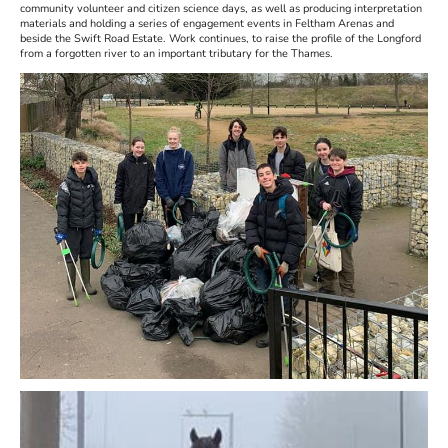
community volunteer and citizen science days, as well as producing interpretation
materials and holding a series of engagement events in Feltham Arenas and
beside the Swift Road Estate. Work continues, to raise the profile of the Longford
from a forgotten river to an important tributary for the Thames.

● **What this task involves**: What are the lines from the one containing "materials and holding" through the end of the material? Reproduce them exactly, both ends included, with nothing added.

● **Solution for this task**:
materials and holding a series of engagement events in Feltham Arenas and
beside the Swift Road Estate. Work continues, to raise the profile of the Longford
from a forgotten river to an important tributary for the Thames.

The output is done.